Standard Chartered and Manulife have announced that they have entered into a 15-year distribution partnership providing Manulife the exclusive right to offer its Mandatory Provident Fund (“MPF”) product to Standard Chartered’s customers in Hong Kong.

As part of the arrangement, Manulife will acquire Standard Chartered’s existing MPF and Occupational Retirement Schemes Ordinance (“ORSO”) businesses, and the related investment management entity.

The partnership further enhances Standard Chartered’s wealth offering and the bank’s position as a leading distributor of wealth management products in Hong Kong.  It will provide Standard Chartered’s individual and business customers in Hong Kong with greater investment choice, access to market leading technology platforms and high-quality customer service.

This arrangement significantly expands Manulife’s pension business in Hong Kong, and strengthens its position as the number two MPF provider as measured by assets under management and the number one MPF provider as measured by net cash flows.

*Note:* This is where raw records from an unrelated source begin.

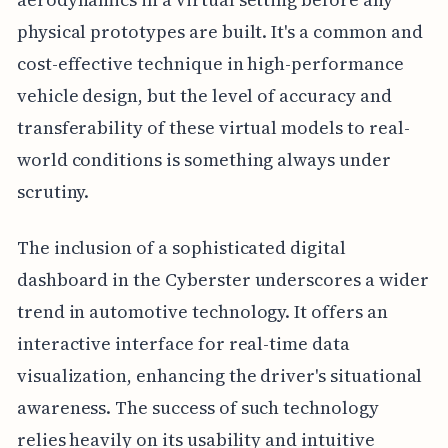
physical prototypes are built. It's a common and
cost-effective technique in high-performance
vehicle design, but the level of accuracy and
transferability of these virtual models to real-
world conditions is something always under
scrutiny.
The inclusion of a sophisticated digital
dashboard in the Cyberster underscores a wider
trend in automotive technology. It offers an
interactive interface for real-time data
visualization, enhancing the driver's situational
awareness. The success of such technology
relies heavily on its usability and intuitive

Judy Hsu, Group Head, Wealth Management, Standard Chartered, said: “We are delighted to partner with Manulife, a leading provider of retirement funds  in Hong Kong.  The partnership demonstrates our commitment to provide our clients with a holistic proposition, including retirement services, to meet their financial goals.  It is a further step in executing on our global wealth strategy, to leverage our strong franchise and distribution network to deliver quality wealth solutions to our clients.”

Roy Gori, President and CEO, Manulife Asia, said: “This partnership between two of Hong Kong’s top financial services companies will enable us to increase value to customers and deliver the benefits of economies of scale. The MPF industry in Hong Kong is experiencing continued consolidation, and Manulife is seen as a partner of choice. Manulife is a major player in the pension business in Hong Kong, Canada, the United States, and Indonesia. This deal complements Manulife’s recent acquisitions in Canada and the United States and accelerates our strategy to grow our Asia and wealth management businesses.”

The transaction is expected to close in the first half of 2016, subject to the receipt of relevant regulatory approvals. Financial terms of the transaction were not disclosed.